Below: A close up of my particularly loosely woven Permanent Style tweed jacket
Not the softness
A jacketing is often thought of as soft, but it doesn’t have to be. A navy cashmere and a hairy Shetland are very different in feel, but they both have this loose, pliable feel in common.
Summer jackets are similar. They are often some loosely constructed mixture of linen, silk, and wool. (Indeed, the very fact that they are mixes makes them a little irregular in appearance, and therefore more casual.)
But even if summer jacket is in plain linen, it will usually be a lighter weight if intended for a jacketing and heavier if for a whole suit – with that weight partly down to how densely it has been woven.
The fiber matters too
Now, this doesn’t mean the weaver can make anything into a suiting, as long as the set is right. For something to work as a suiting, it also has to be a relatively long fiber, so it can be spun into a fine yarn.

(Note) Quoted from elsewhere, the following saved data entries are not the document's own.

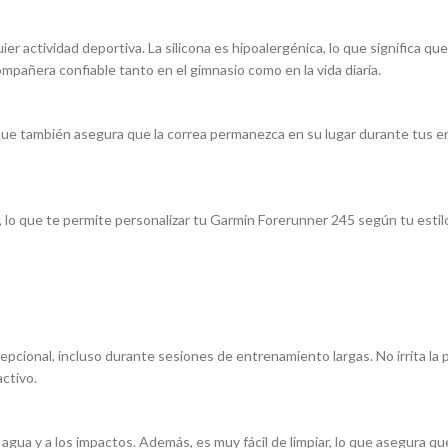
ier actividad deportiva. La silicona es hipoalergénica, lo que significa qu
compañera confiable tanto en el gimnasio como en la vida diaria.
no que también asegura que la correa permanezca en su lugar durante tus
s, lo que te permite personalizar tu Garmin Forerunner 245 según tu esti
epcional, incluso durante sesiones de entrenamiento largas. No irrita la p
activo.
 al agua y a los impactos. Además, es muy fácil de limpiar, lo que asegu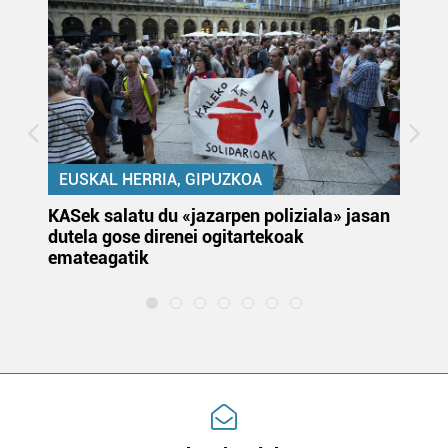
EUSKAL HERRIA, GIPUZKOA
KASek salatu du «jazarpen poliziala» jasan
Pa
dutela gose direnei ogitartekoak
da
emateagatik
«s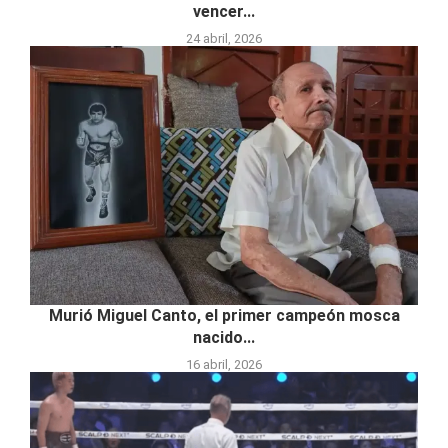
vencer...
24 abril, 2026
Murió Miguel Canto, el primer campeón mosca
nacido...
16 abril, 2026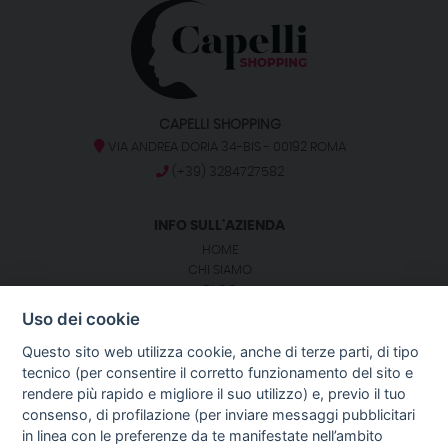
CAPELLI SHOPPING
VIA ANDREA DORIA 34-BIS - 00192 ROMA
(+39) 3284727582
INFO SULL'AZIENDA
HOME
CHI SIAMO
BLOG
NOTIZIE
Uso dei cookie
CONTATTI
Questo sito web utilizza cookie, anche di terze parti, di tipo
tecnico (per consentire il corretto funzionamento del sito e
SEGUICI SU:
rendere più rapido e migliore il suo utilizzo) e, previo il tuo
consenso, di profilazione (per inviare messaggi pubblicitari
GUIDA AGLI ACQUISTI
in linea con le preferenze da te manifestate nell’ambito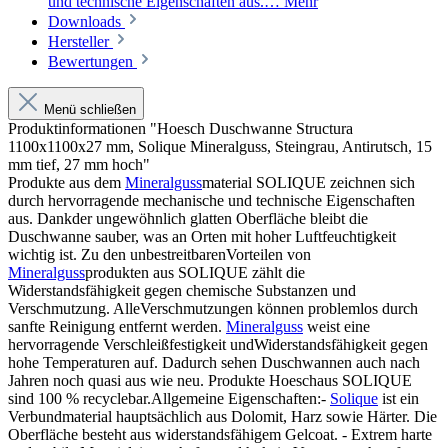
und technische Eigenschaften aus.…
Mehr
Downloads
Hersteller
Bewertungen
Menü schließen
Produktinformationen "Hoesch Duschwanne Structura
1100x1100x27 mm, Solique Mineralguss, Steingrau, Antirutsch, 15
mm tief, 27 mm hoch"
Produkte aus dem
Mineralguss
material SOLIQUE zeichnen sich
durch hervorragende mechanische und technische Eigenschaften
aus. Dankder ungewöhnlich glatten Oberfläche bleibt die
Duschwanne sauber, was an Orten mit hoher Luftfeuchtigkeit
wichtig ist. Zu den unbestreitbarenVorteilen von
Mineralguss
produkten aus SOLIQUE zählt die
Widerstandsfähigkeit gegen chemische Substanzen und
Verschmutzung. AlleVerschmutzungen können problemlos durch
sanfte Reinigung entfernt werden.
Mineralguss
weist eine
hervorragende Verschleißfestigkeit undWiderstandsfähigkeit gegen
hohe Temperaturen auf. Dadurch sehen Duschwannen auch nach
Jahren noch quasi aus wie neu. Produkte Hoeschaus SOLIQUE
sind 100 % recyclebar.Allgemeine Eigenschaften:-
Solique
ist ein
Verbundmaterial hauptsächlich aus Dolomit, Harz sowie Härter. Die
Oberfläche besteht aus widerstandsfähigem Gelcoat. - Extrem harte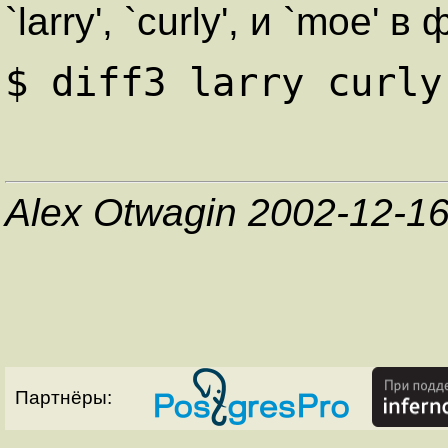
`larry', `curly', и `moe' 
$ diff3 larry curly
Alex Otwagin 2002-12-1
Партнёры: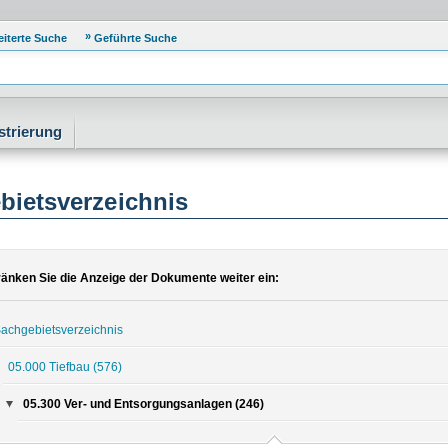
eiterte Suche
Geführte Suche
strierung
bietsverzeichnis
änken Sie die Anzeige der Dokumente weiter ein:
achgebietsverzeichnis
05.000 Tiefbau
(576)
05.300 Ver- und Entsorgungsanlagen (246)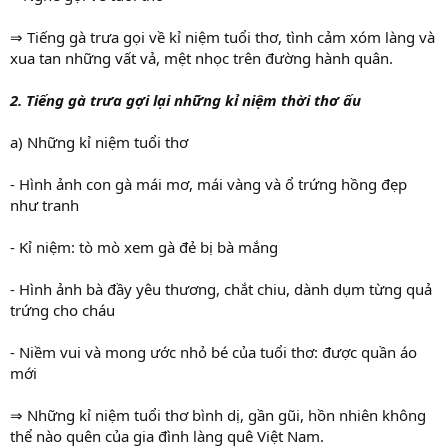
⇒ Tiếng gà trưa gọi về kỉ niệm tuổi thơ, tình cảm xóm làng và
xua tan những vất vả, mệt nhọc trên đường hành quân.
2. Tiếng gà trưa gợi lại những kỉ niệm thời thơ ấu
a) Những kỉ niệm tuổi thơ
- Hình ảnh con gà mái mơ, mái vàng và ổ trứng hồng đẹp
như tranh
- Kỉ niệm: tò mò xem gà đẻ bị bà mắng
- Hình ảnh bà đầy yêu thương, chắt chiu, dành dụm từng quả
trứng cho cháu
- Niềm vui và mong ước nhỏ bé của tuổi thơ: được quần áo
mới
⇒ Những kỉ niệm tuổi thơ bình dị, gần gũi, hồn nhiên không
thể nào quên của gia đình làng quê Việt Nam.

The vast majority of cashmere fibers are just too short, as are Shetland and Harris wools. It is possible to make suitings out of cashmere, but the fibers have to be particularly long and carefully selected.
You can have densely woven tweeds that are made into shooting suits, for example. But they have to be much heavier and will never have the fineness of a worsted suiting. A tweed like Saxony, meanwhile, uses a finer yarn than Shetland and is still heavier than most suitings.
Below: My cashmere oatmeal-coloured jacket from Elia Caliendo
The role of finishing
You could be forgiven for thinking that finishing was a more important factor than density. After all, it is finishing that makes something smooth or rough, sleek or fluffy.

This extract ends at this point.